Collected data
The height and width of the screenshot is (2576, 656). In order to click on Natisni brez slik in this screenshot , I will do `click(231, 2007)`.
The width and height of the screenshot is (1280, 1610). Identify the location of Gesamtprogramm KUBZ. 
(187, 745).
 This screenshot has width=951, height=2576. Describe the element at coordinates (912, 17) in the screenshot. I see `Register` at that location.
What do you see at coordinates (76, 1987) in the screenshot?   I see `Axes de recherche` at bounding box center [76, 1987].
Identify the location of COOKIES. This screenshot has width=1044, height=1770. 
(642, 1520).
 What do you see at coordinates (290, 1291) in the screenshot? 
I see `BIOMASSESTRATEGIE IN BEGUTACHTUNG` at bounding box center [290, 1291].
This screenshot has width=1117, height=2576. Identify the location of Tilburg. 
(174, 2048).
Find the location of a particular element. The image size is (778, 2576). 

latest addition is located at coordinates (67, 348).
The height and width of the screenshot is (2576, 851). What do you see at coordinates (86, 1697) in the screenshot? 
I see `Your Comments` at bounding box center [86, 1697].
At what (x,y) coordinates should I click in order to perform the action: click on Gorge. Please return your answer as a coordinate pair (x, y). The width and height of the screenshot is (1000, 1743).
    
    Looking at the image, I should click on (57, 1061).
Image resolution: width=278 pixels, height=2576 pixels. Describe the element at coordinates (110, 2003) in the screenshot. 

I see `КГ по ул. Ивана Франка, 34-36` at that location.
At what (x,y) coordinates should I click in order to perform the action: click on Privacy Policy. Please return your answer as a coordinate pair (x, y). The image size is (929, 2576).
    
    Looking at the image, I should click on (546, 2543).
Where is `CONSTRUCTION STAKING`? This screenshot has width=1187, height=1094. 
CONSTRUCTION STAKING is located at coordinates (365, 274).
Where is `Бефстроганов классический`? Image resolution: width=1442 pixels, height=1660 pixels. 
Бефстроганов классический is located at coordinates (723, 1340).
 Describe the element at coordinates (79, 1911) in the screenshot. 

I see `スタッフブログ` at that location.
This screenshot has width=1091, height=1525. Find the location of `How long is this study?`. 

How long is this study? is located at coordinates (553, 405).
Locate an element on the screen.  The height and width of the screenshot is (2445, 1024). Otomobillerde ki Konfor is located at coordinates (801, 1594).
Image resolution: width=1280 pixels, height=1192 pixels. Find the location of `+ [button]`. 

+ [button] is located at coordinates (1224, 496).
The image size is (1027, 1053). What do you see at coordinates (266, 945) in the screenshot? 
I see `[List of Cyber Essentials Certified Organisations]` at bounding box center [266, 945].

### Exercise instructions
Each entry above is to be transcribed exactly as it was written.

### Written solution
The height and width of the screenshot is (2576, 656). In order to click on Natisni brez slik in this screenshot , I will do `click(231, 2007)`.
The width and height of the screenshot is (1280, 1610). Identify the location of Gesamtprogramm KUBZ. 
(187, 745).
 This screenshot has width=951, height=2576. Describe the element at coordinates (912, 17) in the screenshot. I see `Register` at that location.
What do you see at coordinates (76, 1987) in the screenshot?   I see `Axes de recherche` at bounding box center [76, 1987].
Identify the location of COOKIES. This screenshot has width=1044, height=1770. 
(642, 1520).
 What do you see at coordinates (290, 1291) in the screenshot? 
I see `BIOMASSESTRATEGIE IN BEGUTACHTUNG` at bounding box center [290, 1291].
This screenshot has width=1117, height=2576. Identify the location of Tilburg. 
(174, 2048).
Find the location of a particular element. The image size is (778, 2576). 

latest addition is located at coordinates (67, 348).
The height and width of the screenshot is (2576, 851). What do you see at coordinates (86, 1697) in the screenshot? 
I see `Your Comments` at bounding box center [86, 1697].
At what (x,y) coordinates should I click in order to perform the action: click on Gorge. Please return your answer as a coordinate pair (x, y). The width and height of the screenshot is (1000, 1743).
    
    Looking at the image, I should click on (57, 1061).
Image resolution: width=278 pixels, height=2576 pixels. Describe the element at coordinates (110, 2003) in the screenshot. 

I see `КГ по ул. Ивана Франка, 34-36` at that location.
At what (x,y) coordinates should I click in order to perform the action: click on Privacy Policy. Please return your answer as a coordinate pair (x, y). The image size is (929, 2576).
    
    Looking at the image, I should click on (546, 2543).
Where is `CONSTRUCTION STAKING`? This screenshot has width=1187, height=1094. 
CONSTRUCTION STAKING is located at coordinates (365, 274).
Where is `Бефстроганов классический`? Image resolution: width=1442 pixels, height=1660 pixels. 
Бефстроганов классический is located at coordinates (723, 1340).
 Describe the element at coordinates (79, 1911) in the screenshot. 

I see `スタッフブログ` at that location.
This screenshot has width=1091, height=1525. Find the location of `How long is this study?`. 

How long is this study? is located at coordinates (553, 405).
Locate an element on the screen.  The height and width of the screenshot is (2445, 1024). Otomobillerde ki Konfor is located at coordinates (801, 1594).
Image resolution: width=1280 pixels, height=1192 pixels. Find the location of `+ [button]`. 

+ [button] is located at coordinates (1224, 496).
The image size is (1027, 1053). What do you see at coordinates (266, 945) in the screenshot? 
I see `[List of Cyber Essentials Certified Organisations]` at bounding box center [266, 945].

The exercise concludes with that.